National speed limit for HGVs to be increased

Posted by AndrewT on 25th Jul 2014

The Parliamentary Under Secretary of State for Transport, Claire Perry, announced yesterday that the government is proposing to increase the national speed limit for HGVs over 7.5 tonnes on single carriageways from 40 mph to 50 mph. The change will be implemented via a change in the law for early 2015. The existing 40 mph limit will apply until the change has been put into effect. The amended speed limit will cover single carriageway roads outside built up areas in England and Wales, unless specific lower local speed limits are in effect. The government also announced the start of a 6 week consultation closing 5th September to seek views and evidence about increasing the national speed limit for HGVs on all purpose (non-motorway) dual carriageways from 50 mph to 60 mph - the intention would be to implement this at the same time. The current 40 mph speed limit is broken by about 75% of HGV drivers when they are not constrained by other traffic or the road layout. The speed increase should reduce delays and congestion.
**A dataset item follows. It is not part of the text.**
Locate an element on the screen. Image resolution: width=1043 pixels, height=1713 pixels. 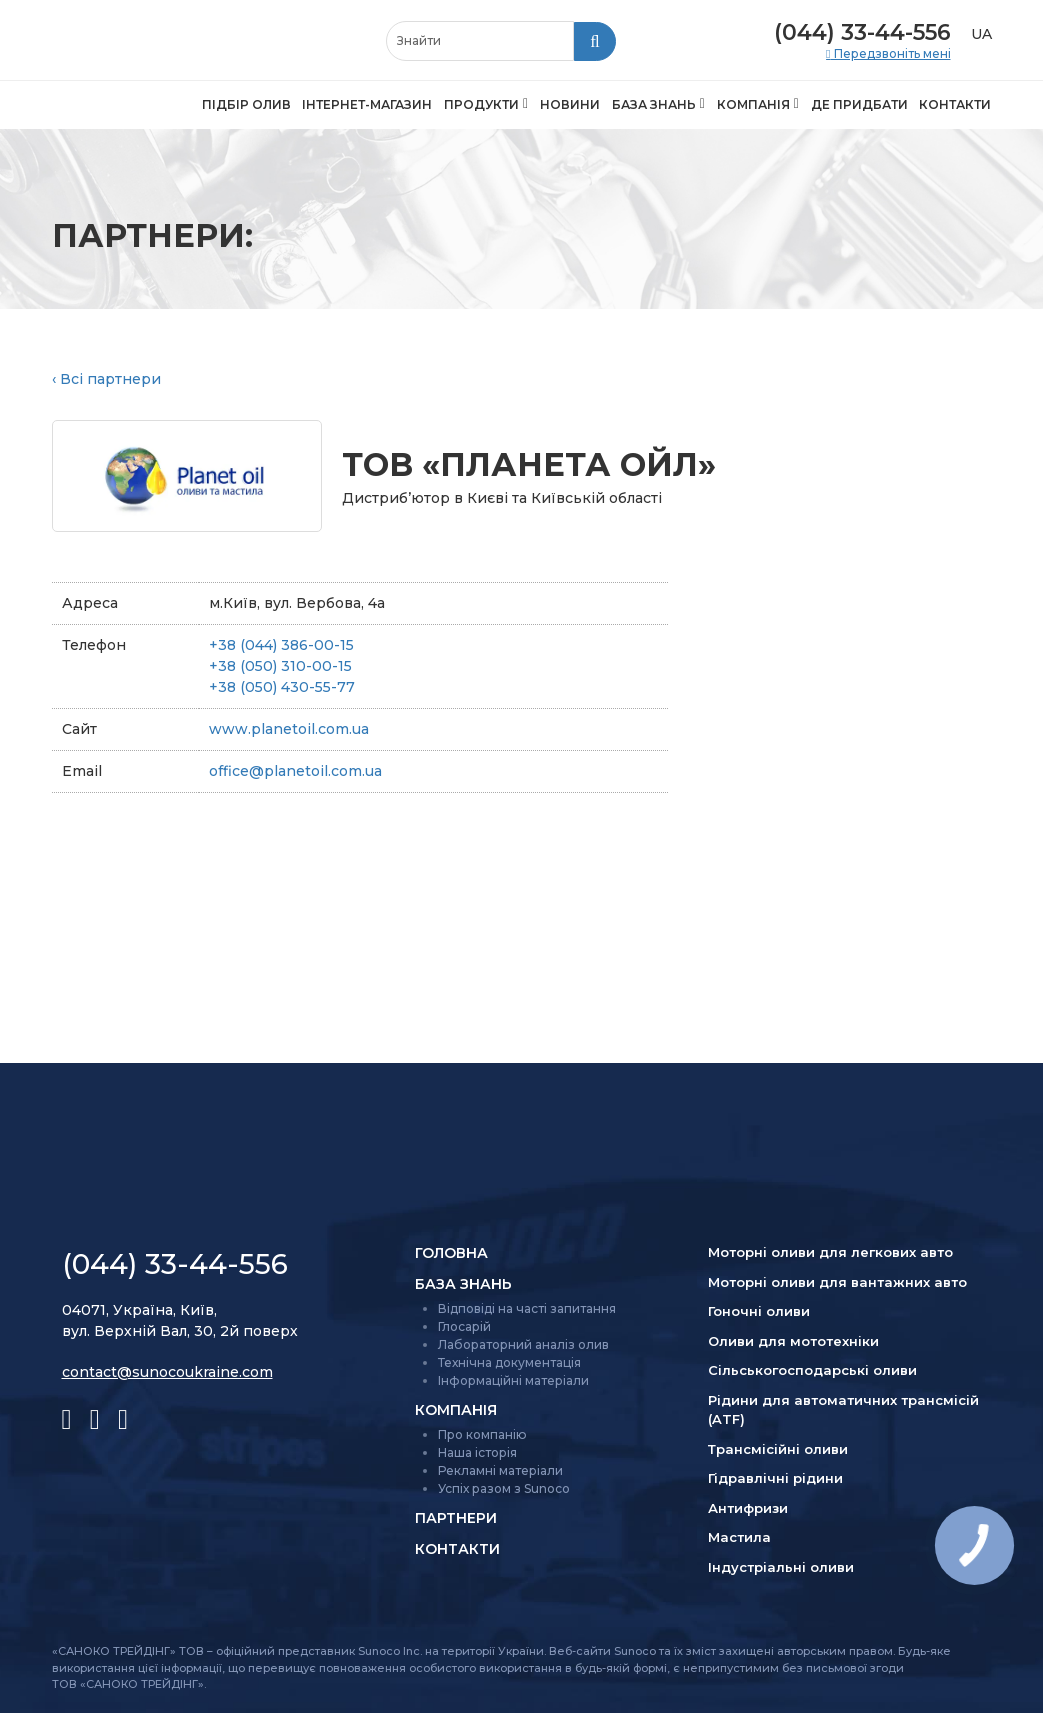 Про компанію is located at coordinates (482, 1434).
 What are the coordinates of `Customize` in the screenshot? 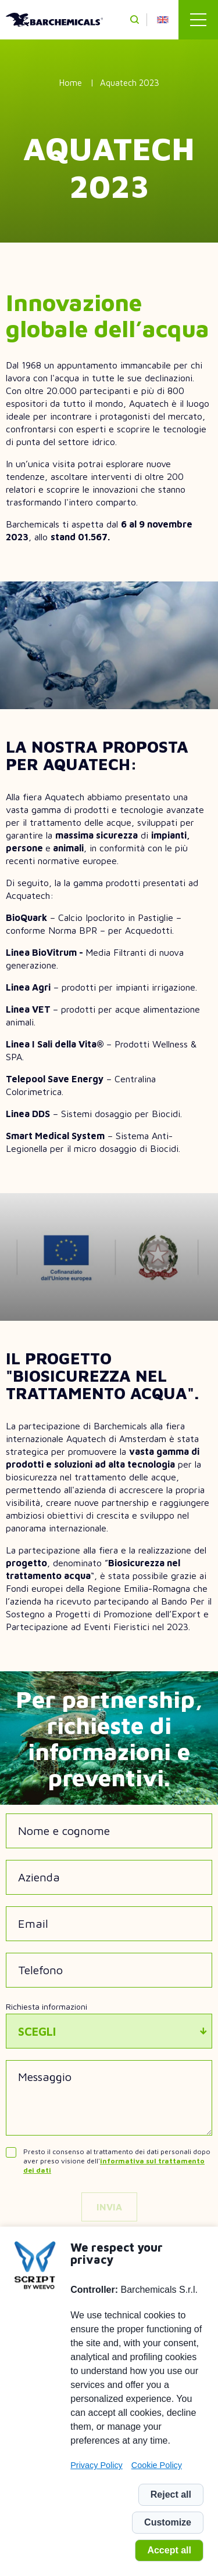 It's located at (167, 2522).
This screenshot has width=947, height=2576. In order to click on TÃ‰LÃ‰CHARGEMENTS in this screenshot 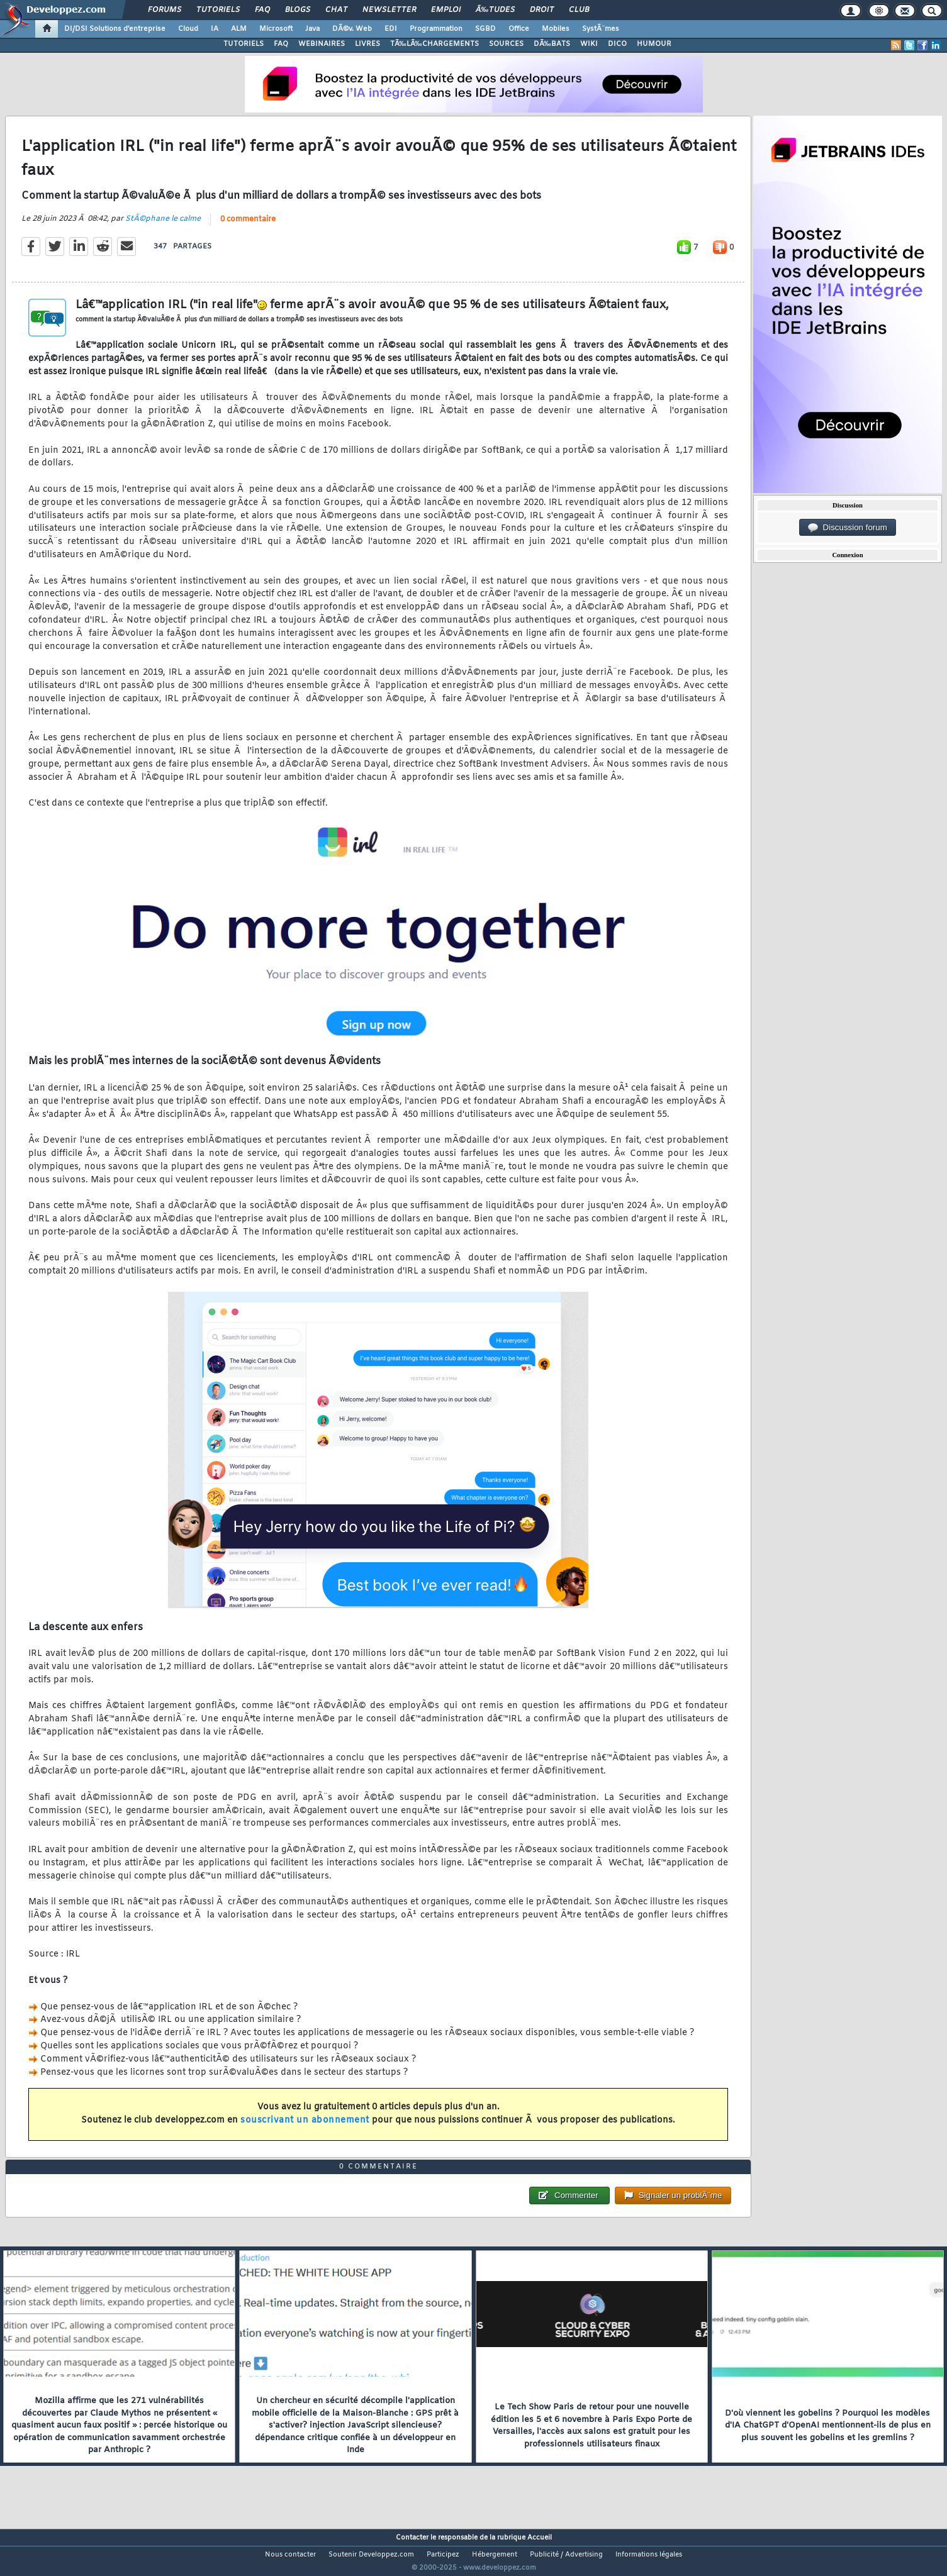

Removing the 20 mph differential between HGVs and car / motorcycles will reduce dangerous overtaking on single carriage roads. It will also bring HGVs into line with other large vehicles like coaches and caravans. Assessed benefits to business are estimated to be £11.8 million per year. The Government will seek to focus on road safety by applying tougher procedures and sanctions for HGV drivers exceeding the new speed limits. It will also reinforce the other safety-critical laws with similar sanctions, including the prohibition on hand held mobile devices and the 30 mph limit in towns and cities. The Government will also introduce a new offence of driving with a drug in the body over specified limits and tightening up drink drive enforcement.  In 2013 fixed penalties for many traffic offences were increased and they will also be applied to historic offences. Enforcement against drivers’ hours offences will remain a top priority for the authorities.